Reflejos
Desde el pasillo de atrás
se oían los murmullos de la gente. Yo terminaba de alistarme y, en eso, se
acerca un muchacho para avisarme que ya casi es mi turno. Le agradezco, doy fin
a lo que estaba haciendo y me miro una última vez en el espejo, sonrío. Salgo
por el pasillo, subo rápidamente las escaleras, aunque nadie me apura, y me
ubico detrás de la bambalina de la que me toca salir.
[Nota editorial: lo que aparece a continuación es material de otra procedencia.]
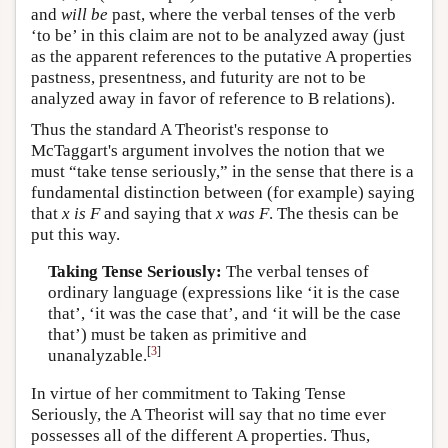
and
will be
past, where the verbal tenses of the verb
‘to be’ in this claim are not to be analyzed away (just
as the apparent references to the putative A properties
pastness, presentness, and futurity are not to be
analyzed away in favor of reference to B relations).
Thus the standard A Theorist's response to
McTaggart's argument involves the notion that we
must “take tense seriously,” in the sense that there is a
fundamental distinction between (for example) saying
that
x
is
F
and saying that
x
was
F
. The thesis can be
put this way.
Taking Tense Seriously:
The verbal tenses of
ordinary language (expressions like ‘it is the case
that’, ‘it was the case that’, and ‘it will be the case
that’) must be taken as primitive and
[
3
]
unanalyzable.
In virtue of her commitment to Taking Tense
Seriously, the A Theorist will say that no time ever
possesses all of the different A properties. Thus,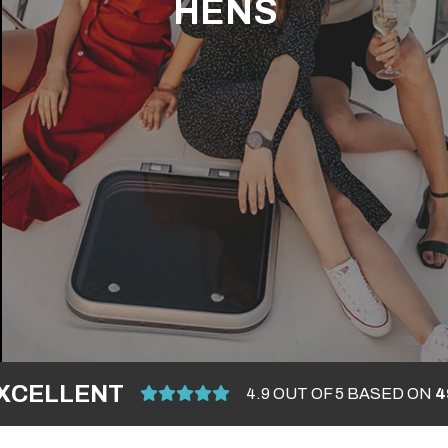
HENS
XCELLENT
4.9 OUT OF 5 BASED ON
4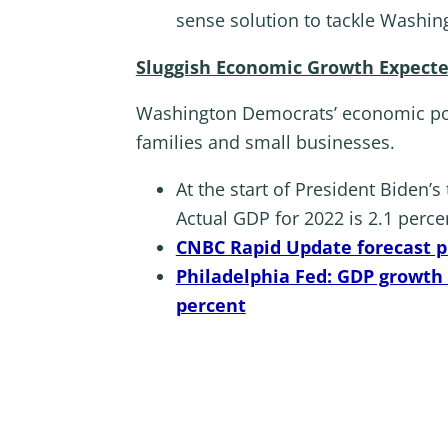
sense solution to tackle Washin
Sluggish Economic Growth Expecte
Washington Democrats’ economic poli
families and small businesses.
At the start of President Biden’
Actual GDP for 2022 is 2.1 perce
CNBC Rapid Update forecast pr
Philadelphia Fed: GDP growth w
percent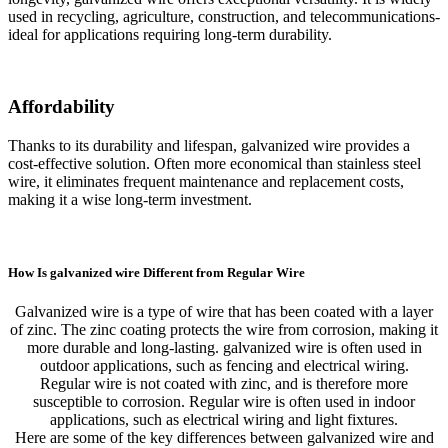
used in recycling, agriculture, construction, and telecommunications-
ideal for applications requiring long-term durability.
Affordability
Thanks to its durability and lifespan, galvanized wire provides a
cost-effective solution. Often more economical than stainless steel
wire, it eliminates frequent maintenance and replacement costs,
making it a wise long-term investment.
How Is galvanized wire Different from Regular Wire
Galvanized wire is a type of wire that has been coated with a layer
of zinc. The zinc coating protects the wire from corrosion, making it
more durable and long-lasting. galvanized wire is often used in
outdoor applications, such as fencing and electrical wiring.
Regular wire is not coated with zinc, and is therefore more
susceptible to corrosion. Regular wire is often used in indoor
applications, such as electrical wiring and light fixtures.
Here are some of the key differences between galvanized wire and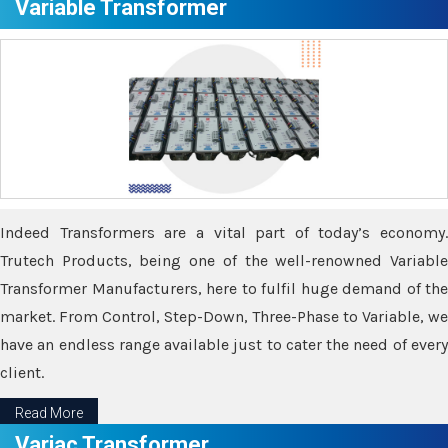
Variable Transformer
Indeed Transformers are a vital part of today’s economy.
Trutech Products, being one of the well-renowned Variable
Transformer Manufacturers, here to fulfil huge demand of the
market. From Control, Step-Down, Three-Phase to Variable, we
have an endless range available just to cater the need of every
client.
Read More
Variac Transformer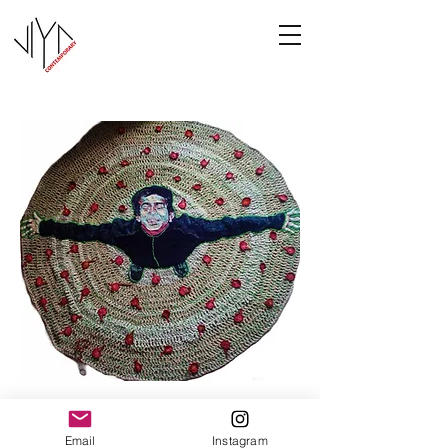
Joy
Email
Instagram
Manasa Priya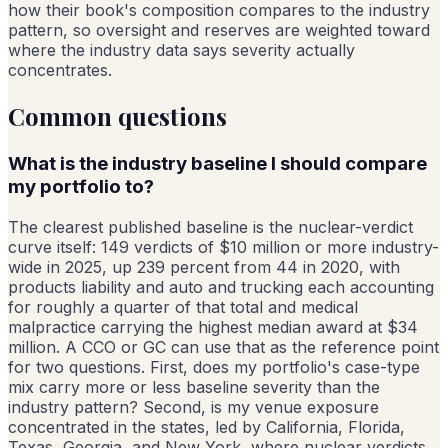
how their book's composition compares to the industry
pattern, so oversight and reserves are weighted toward
where the industry data says severity actually
concentrates.
Common questions
What is the industry baseline I should compare
my portfolio to?
The clearest published baseline is the nuclear-verdict
curve itself: 149 verdicts of $10 million or more industry-
wide in 2025, up 239 percent from 44 in 2020, with
products liability and auto and trucking each accounting
for roughly a quarter of that total and medical
malpractice carrying the highest median award at $34
million. A CCO or GC can use that as the reference point
for two questions. First, does my portfolio's case-type
mix carry more or less baseline severity than the
industry pattern? Second, is my venue exposure
concentrated in the states, led by California, Florida,
Texas, Georgia, and New York, where nuclear verdicts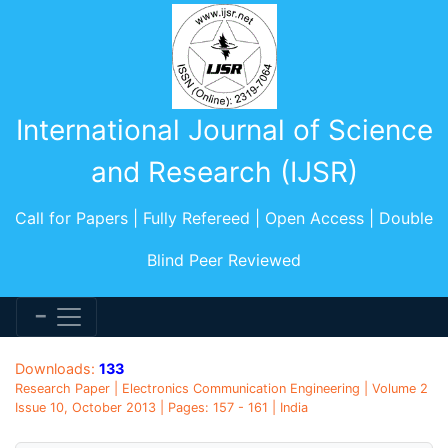
International Journal of Science
and Research (IJSR)
Call for Papers | Fully Refereed | Open Access | Double
Blind Peer Reviewed
Downloads:
133
Research Paper | Electronics Communication Engineering | Volume 2
Issue 10, October 2013 | Pages: 157 - 161 | India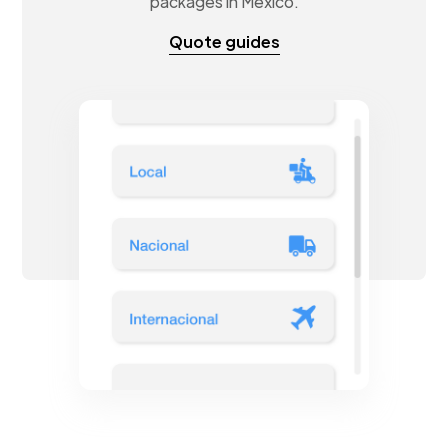
packages in Mexico.
Quote guides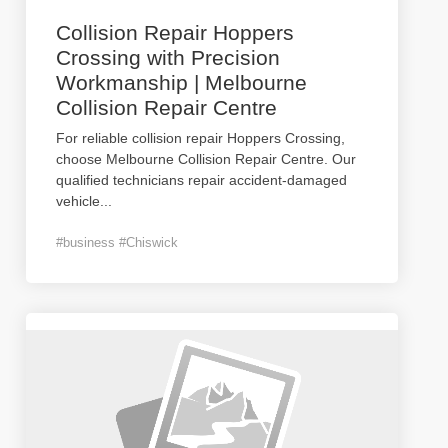
Collision Repair Hoppers
Crossing with Precision
Workmanship | Melbourne
Collision Repair Centre
For reliable collision repair Hoppers Crossing,
choose Melbourne Collision Repair Centre. Our
qualified technicians repair accident-damaged
vehicle
...
#business #Chiswick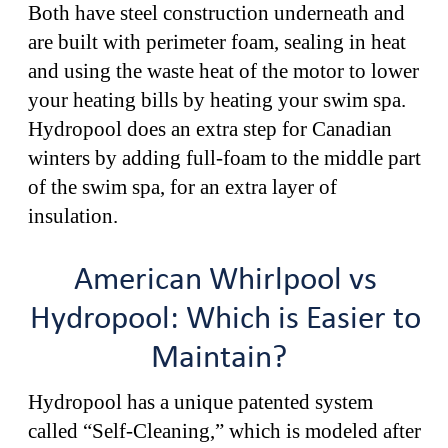
Both have steel construction underneath and
are built with perimeter foam, sealing in heat
and using the waste heat of the motor to lower
your heating bills by heating your swim spa.
Hydropool does an extra step for Canadian
winters by adding full-foam to the middle part
of the swim spa, for an extra layer of
insulation.
American Whirlpool vs
Hydropool: Which is Easier to
Maintain?
Hydropool has a unique patented system
called “Self-Cleaning,” which is modeled after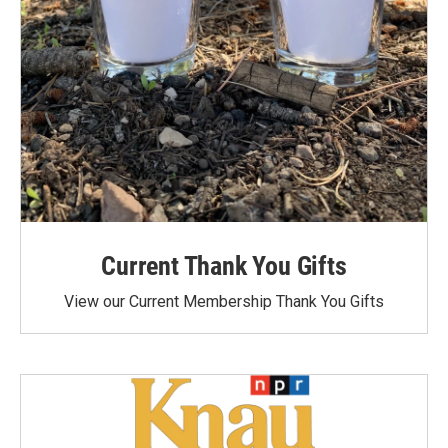
Current Thank You Gifts
View our Current Membership Thank You Gifts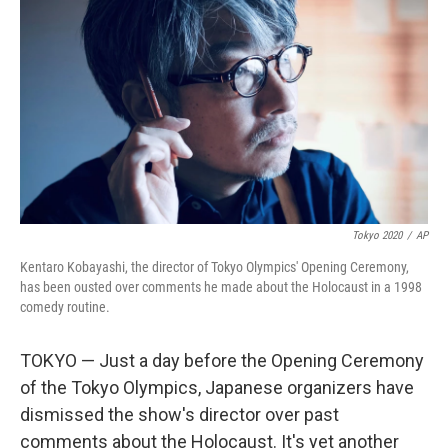
o
r
I
k
n
Tokyo 2020
/
AP
Kentaro Kobayashi, the director of Tokyo Olympics' Opening Ceremony,
has been ousted over comments he made about the Holocaust in a 1998
comedy routine.
TOKYO — Just a day before the Opening Ceremony
of the Tokyo Olympics, Japanese organizers have
dismissed the show's director over past
comments about the Holocaust. It's yet another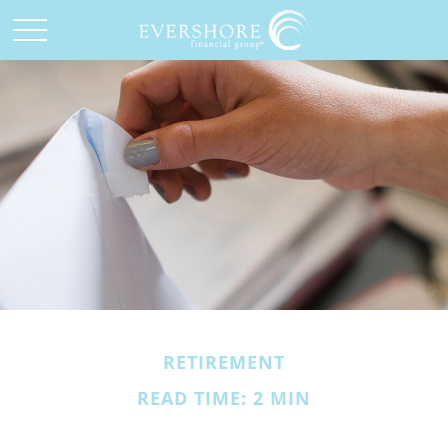
RETIREMENT
READ TIME: 2 MIN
En mi mente, repaso una y
mil veces lo que tengo que hacer, no porque crea que vaya a olvidarlo, sino
para calmar los nervios que me cosquillean en el estómago. Y de golpe, el
silencio. Los murmullos cesan poco a poco, las luces se encienden, el telón se
abre y se oyen los primeros acordes de la música. Entonces me olvido de mis
nervios, pongo mi mejor sonrisa y entro. La sala está llena, no hay ni un solo
espacio vacío entre las butacas, sólo llego a distinguir los rostros de las
primeras filas que, como hipnotizados, no despegan su vista del escenario.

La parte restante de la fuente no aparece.